Swap algorithms can shift the glass transition to lower temperatures, a recent unexplained observation constraining the nature of this phenomenon. Here we show that swap dynamics is governed by an effective potential describing both particle interactions as well as their ability to change size. Requiring its stability is more demanding than for the potential energy alone. This result implies that stable configurations appear at lower energies with swap dynamics, and thus at lower temperatures when the liquid is cooled. We test these predictions numerically and discuss the implications of our findings for the glass transition. These results are extended to the case of hard spheres where swap is argued to destroy metastable states of the free energy coarse grained on vibrational timescales. Our analysis unravels the soft elastic modes responsible for the speed-up induced by swap, and allows us to predict the structure and the vibrational properties of glass configurations reachable with swap. In particular, for continuously polydisperse systems we predict the jamming transition to be dramatically altered, as we confirm numerically. A surprising practical outcome of our analysis is a new algorithm that generates ultrastable glasses by a simple descent in an appropriate effective potential.

Many liquids become extremely sluggish upon supercooling. One explanation -- inspired by RSB -- is that an entropy crisis associated with the rarefaction of available states at the Kauzmann temperature makes it increasingly arduous to reach equilibrium. In practice, this gives rise to a glass ceiling temperature, below which equilibration is out of experimental reach. Using a specialized Monte Carlo algorithm, we have recently managed to break the glass ceiling for various model glass formers. In three dimensions, this methodological advance reinforces the relevance of an entropy crisis for understanding glass formation, with a much more precise measure of configurational entropy than previously possible. In two dimensions, by contrast, the results suggest that a Kauzmann temperature sits right at zero temperature. This finding calls for a theoretical explanation and for investigations regarding putative connections with the peculiar dynamics of these liquids.

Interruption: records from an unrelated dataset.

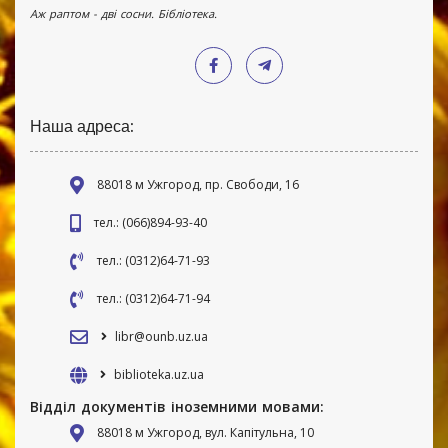
Аж раптом - дві сосни. Бібліотека.
Наша адреса:
88018 м Ужгород, пр. Свободи, 16
тел.: (066)894-93-40
тел.: (0312)64-71-93
тел.: (0312)64-71-94
libr@ounb.uz.ua
biblioteka.uz.ua
Відділ документів іноземними мовами:
88018 м Ужгород, вул. Капітульна, 10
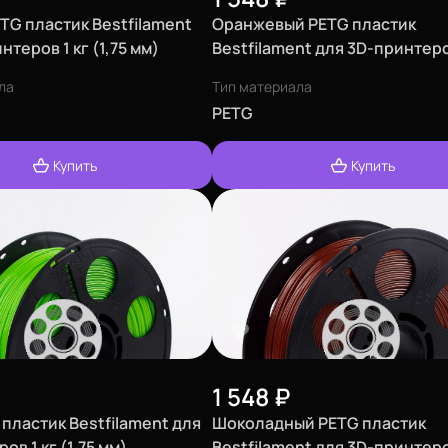
TG пластик Bestfilament
Оранжевый PETG пластик
нтеров 1 кг (1,75 мм)
Bestfilament для 3D-принтеро
(1,75 мм)
ла
Тип материала
PETG
Купить
Купить
1 548
₽
пластик Bestfilament для
Шоколадный PETG пластик
ов 1 кг (1,75 мм)
Bestfilament для 3D-принтеро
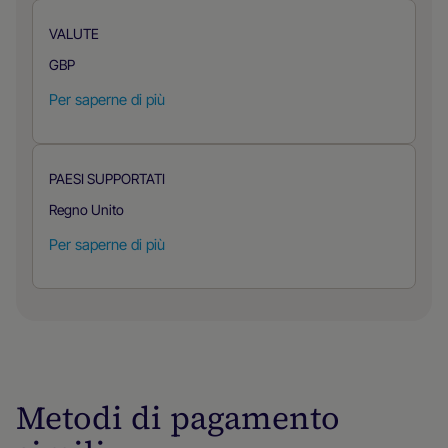
VALUTE
GBP
Per saperne di più
PAESI SUPPORTATI
Regno Unito
Per saperne di più
Metodi di pagamento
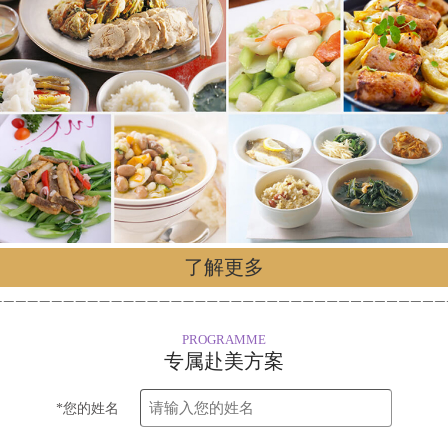
了解更多
PROGRAMME
专属赴美方案
*您的姓名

It was understood long ago that the spin-glass phase is characterised by some "amorphous magnetic order" that cannot be revealed by the linear susceptibility, but that leads to a diverging cubic (and higher order) static susceptibilities. Supercooled liquids are also thought to be made of a (transient) mosaic of small "glassites" where some amorphous order has set in. Correspondingly, non linear susceptibilities should reveal such order at non-zero frequencies. This is indeed borne out by a recent series of dielectric experiments in Saclay and in Augsburg, which broadly confirm the existence of randomly frozen clusters of dipoles, of larger and larger sizes when temperature is decreased. This is in line with thermodynamical theories of the glass transition, such as the RFOT.